A Texas electrician and rodeo cowboy discovers he has AIDS in 1985, and is given 30 days left to live. Experimenting with alternative therapies across the border, he begins bringing untested, “life-saving” drugs in from Mexico with the help of an unexpected ally—an HIV-positive transexual. Outstandingly gritty performances by all involved but especially McConaughy and Leto.

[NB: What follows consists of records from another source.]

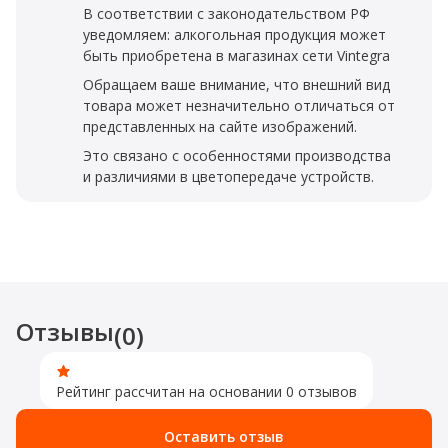
В соответствии с законодательством РФ
уведомляем: алкогольная продукция может
быть приобретена в магазинах сети Vintegra
Обращаем ваше внимание, что внешний вид
товара может незначительно отличаться от
представленных на сайте изображений.
Это связано с особенностями производства
и различиями в цветопередаче устройств.
Отзывы
(0)
Рейтинг рассчитан на основании 0 отзывов
Оставить отзыв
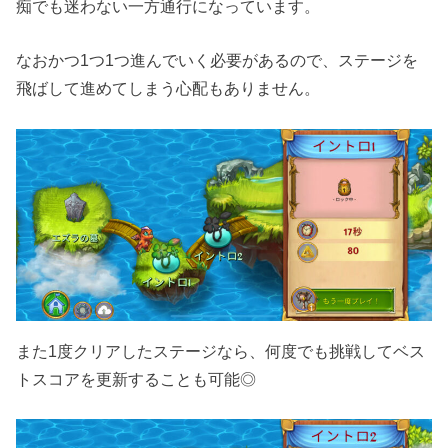
痴でも迷わない一方通行になっています。
なおかつ1つ1つ進んでいく必要があるので、ステージを
飛ばして進めてしまう心配もありません。
また1度クリアしたステージなら、何度でも挑戦してベス
トスコアを更新することも可能◎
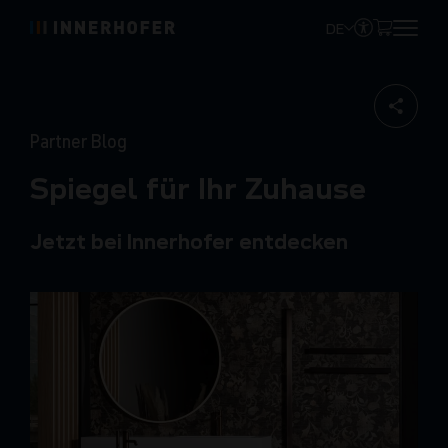
DE
Partner Blog
Spiegel für Ihr Zuhause
Jetzt bei Innerhofer entdecken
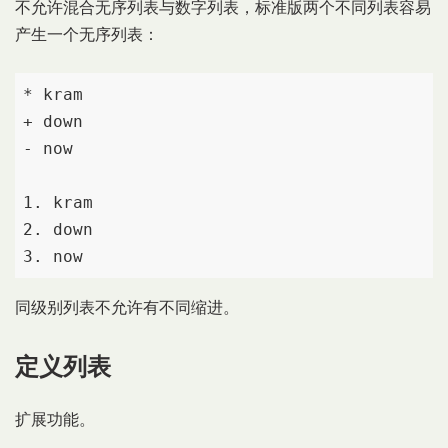
不允许混合无序列表与数字列表，标准版两个不同列表容易
产生一个无序列表：
* kram

+ down

- now

1. kram

2. down

3. now
同级别列表不允许有不同缩进。
定义列表
扩展功能。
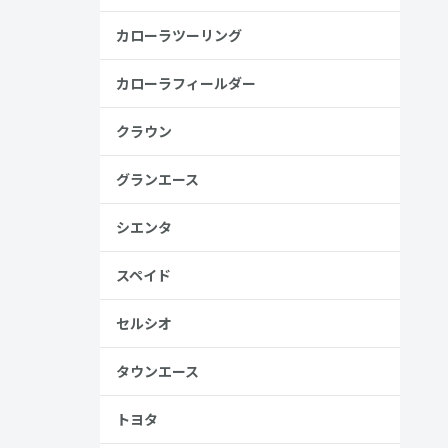
カローラツーリング
カローラフィールダー
クラウン
グランエース
シエンタ
スペイド
セルシオ
タウンエース
トヨタ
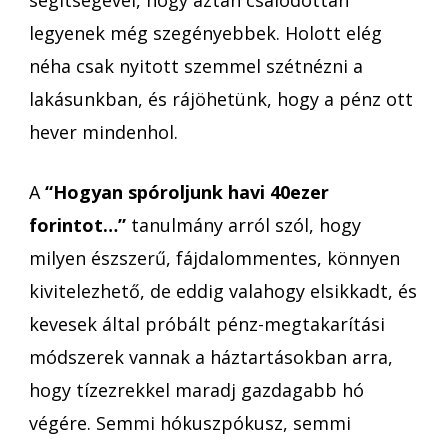
legyenek még szegényebbek. Holott elég
néha csak nyitott szemmel szétnézni a
lakásunkban, és rájöhetünk, hogy a pénz ott
hever mindenhol.
A
“Hogyan spóroljunk havi 40ezer
forintot…”
tanulmány arról szól, hogy
milyen észszerű, fájdalommentes, könnyen
kivitelezhető, de eddig valahogy elsikkadt, és
kevesek által próbált pénz-megtakarítási
módszerek vannak a háztartásokban arra,
hogy tízezrekkel maradj gazdagabb hó
végére. Semmi hókuszpókusz, semmi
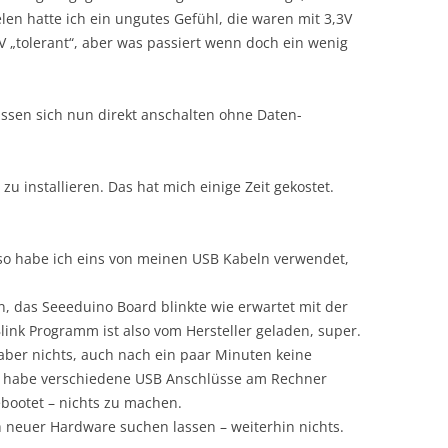
elen hatte ich ein ungutes Gefühl, die waren mit 3,3V
„tolerant“, aber was passiert wenn doch ein wenig
assen sich nun direkt anschalten ohne Daten-
g zu installieren. Das hat mich einige Zeit gekostet.
also habe ich eins von meinen USB Kabeln verwendet,
, das Seeeduino Board blinkte wie erwartet mit der
link Programm ist also vom Hersteller geladen, super.
ber nichts, auch nach ein paar Minuten keine
Ich habe verschiedene USB Anschlüsse am Rechner
bootet – nichts zu machen.
neuer Hardware suchen lassen – weiterhin nichts.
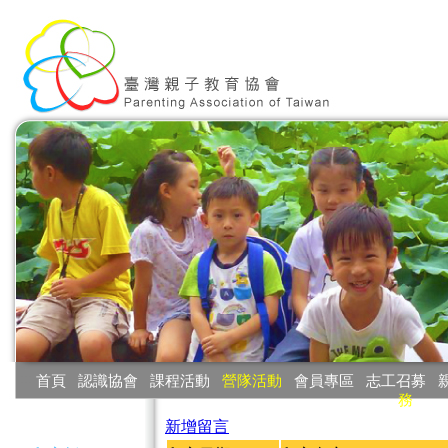
:::
首頁
‧
認識協會
‧
課程活動
‧
營隊活動
‧
會員專區
‧
志工召募
‧
務
:::
新增留言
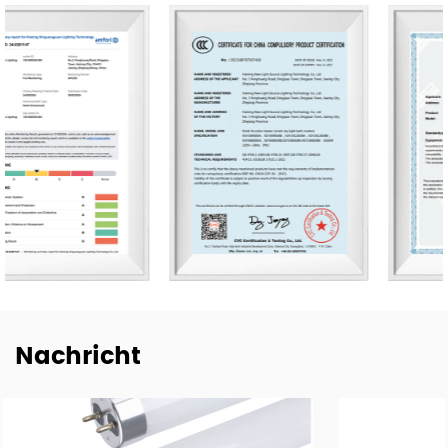
Entwicklungs- sowie Produktionslinien und bringen eine
Reihe neuer Designs auf den Markt, darunter LED-
Leuchten, -Röhren und -Glühbirnen.
Unser Unternehmen verfügt über 50.000 m² Werkstätten,
Lagerhallen und Büroflächen. Wir beschäftigen 500
Facharbeiter und Beleuchtungsexperten, die 20
professionelle Produktionslinien und wichtige
Unternehmensfunktionen bedienen. Unser Vertriebsteam
besteht aus 20 Vertretern und unsere Exporte erstrecken
sich auf 80 Länder weltweit, darunter die USA,
Deutschland, Spanien, Italien, Polen, Japan usw. Wir sind
dankbar für jede etablierte, für beide Seiten vorteilhafte
Nachricht
Beziehung zu Kunden weltweit und pflegen nachhaltige,
langfristige Partnerschaften mit wichtigen chinesischen
Beleuchtungsmarken wie NVC, Yankon, TCL und Midea.
Um der wachsenden Nachfrage nach E-Trading gerecht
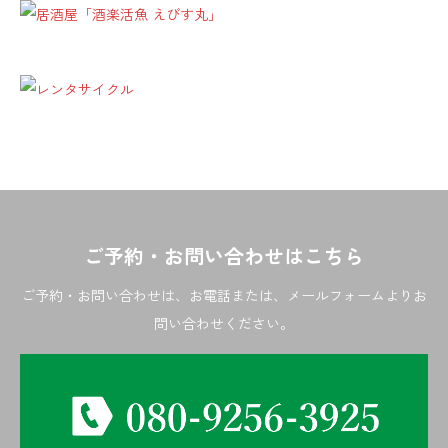
ご予約・お問い合わせはこちら
ご予約・お問い合わせは、お電話または、メールフォームよりお
問い合わせください。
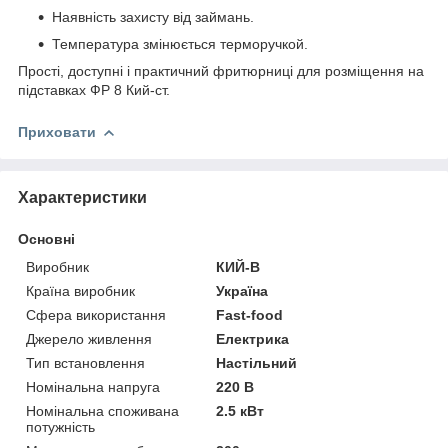
Наявність захисту від займань.
Температура змінюється терморучкой.
Прості, доступні і практичний фритюрниці для розміщення на
підставках ФР 8 Кий-ст.
Приховати
Характеристики
Основні
Виробник
КИЙ-В
Країна виробник
Україна
Сфера використання
Fast-food
Джерело живлення
Електрика
Тип встановлення
Настільний
Номінальна напруга
220 В
Номінальна споживана
2.5 кВт
потужність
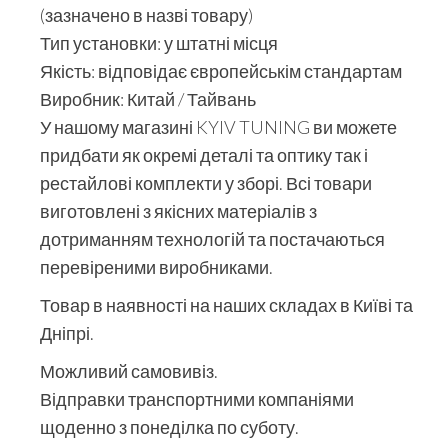
(зазначено в назві товару)
Тип установки: у штатні місця
Якість: відповідає європейськім стандартам
Виробник: Китай / Тайвань
У нашому магазині KYIV TUNING ви можете
придбати як окремі деталі та оптику так і
рестайлові комплекти у зборі. Всі товари
виготовлені з якісних матеріалів з
дотриманням технологій та постачаються
перевіреними виробниками.
Товар в наявності на наших складах в Київі та
Дніпрі.
Можливий самовивіз.
Відправки транспортними компаніями
щоденно з понеділка по суботу.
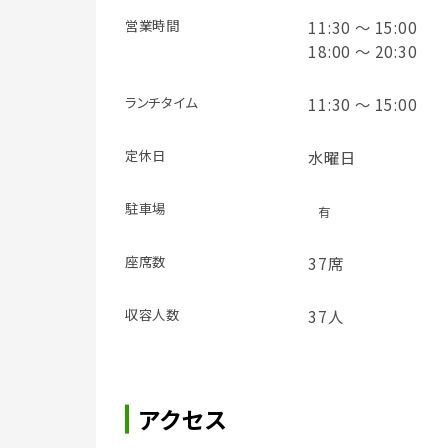
営業時間
11:30 ～ 15:00
18:00 ～ 20:30
ランチタイム
11:30 ～ 15:00
定休日
水曜日
駐車場
有
座席数
37席
収容人数
37人
アクセス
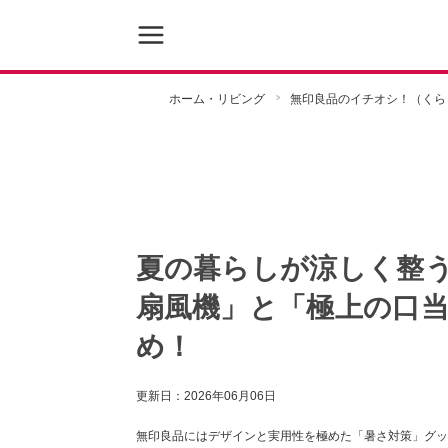
ホーム・リビング
無印良品のイチオシ！（くら
夏の暮らしが涼しく整
扇風機」と「極上の口
め！
更新日：
2026年06月06日
無印良品にはデザインと実用性を極めた「暑さ対策」グッ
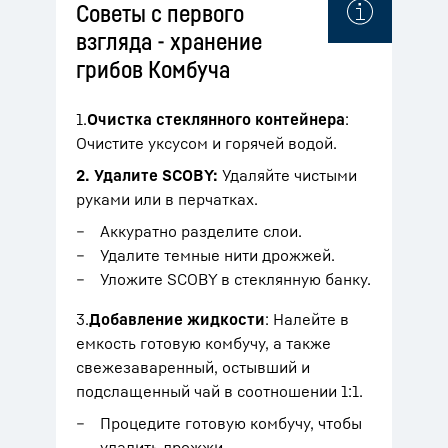
Советы с первого
взгляда - хранение
грибов Комбуча
1.
Очистка стеклянного контейнера
:
Очистите уксусом и горячей водой.
2.
Удалите SCOBY:
Удаляйте чистыми
руками или в перчатках.
Аккуратно разделите слои.
Удалите темные нити дрожжей.
Уложите SCOBY в стеклянную банку.
3.
Добавление жидкости
:
Налейте в
емкость готовую комбучу, а также
свежезаваренный, остывший и
подслащенный чай в соотношении 1:1.
Процедите готовую комбучу, чтобы
удалить дрожжи.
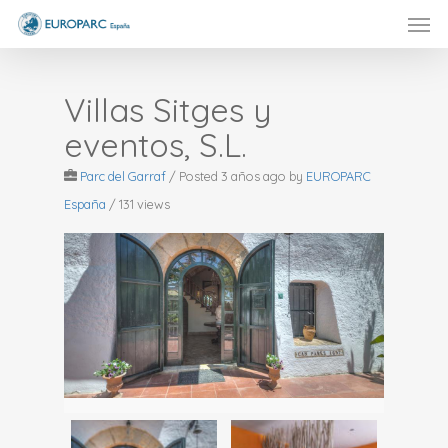
Men
Skip
to
main
content
Villas Sitges y
eventos, S.L.
Parc del Garraf
/
Posted 3 años ago
by
EUROPARC
España
/ 131 views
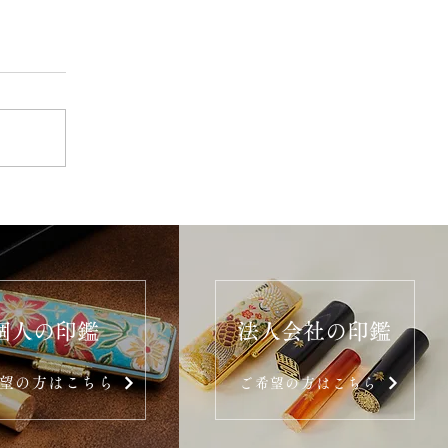
個人の印鑑
法人会社の印鑑
望の方はこちら
ご希望の方はこちら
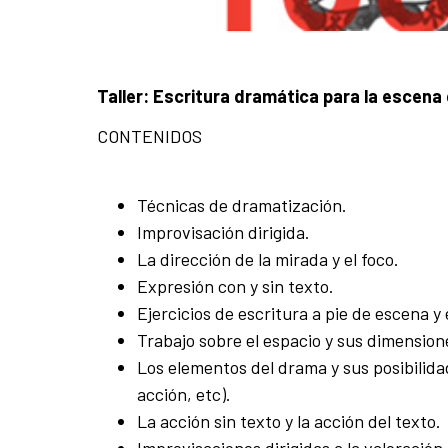
Taller: Escritura dramática para la escena
CONTENIDOS
Técnicas de dramatización.
Improvisación dirigida.
La dirección de la mirada y el foco.
Expresión con y sin texto.
Ejercicios de escritura a pie de escena y
Trabajo sobre el espacio y sus dimensione
Los elementos del drama y sus posibilida
acción, etc).
La acción sin texto y la acción del texto.
Improvisaciones dirigidas a la valoración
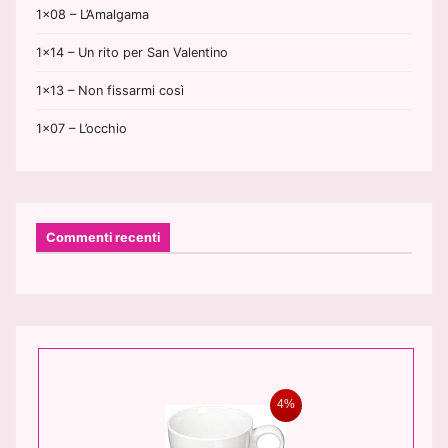
1×08 – L’Amalgama
1×14 – Un rito per San Valentino
1×13 – Non fissarmi così
1×07 – L’occhio
Commenti recenti
4%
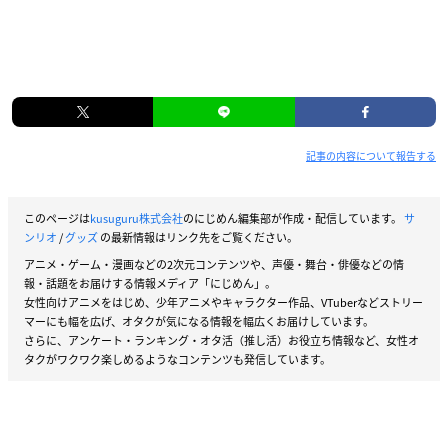
記事の内容について報告する
このページは
kusuguru株式会社
のにじめん編集部が作成・配信しています。
サ
ンリオ
/
グッズ
の最新情報はリンク先をご覧ください。
アニメ・ゲーム・漫画などの2次元コンテンツや、声優・舞台・俳優などの情
報・話題をお届けする情報メディア「にじめん」。
女性向けアニメをはじめ、少年アニメやキャラクター作品、VTuberなどストリー
マーにも幅を広げ、オタクが気になる情報を幅広くお届けしています。
さらに、アンケート・ランキング・オタ活（推し活）お役立ち情報など、女性オ
タクがワクワク楽しめるようなコンテンツも発信しています。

3 pieces of gritty and well-acted toast


Escape Plan (PG)

Starring: Sylvester Stallone, Arnold Schwartzenegger, Amy Ryan, 50Cent, Vincent D’Onofrio, Jim Caviezel

Directed by: Mikael Hafstrom

The action stars who began their film careers in soft-core porn and body-building  documentaries are getting long-in-the-tooth for roles involving lots of physicality, so they “use their brains” instead. Sly plays a McGiver-inspired escape artist who “tests” escape-proof prisons by escaping them. Arnold is the German-speaking inmate in a super-high security “secret” prison that houses “secret” prisoners. Trapped inside these unbreakable glass walls, the aging dynamic duo combine forces to escape or “die trying.” The result is much more entertaining than the recent Expendables, films, and projects a time when these two start getting cast as the intelligent men they really are in real life.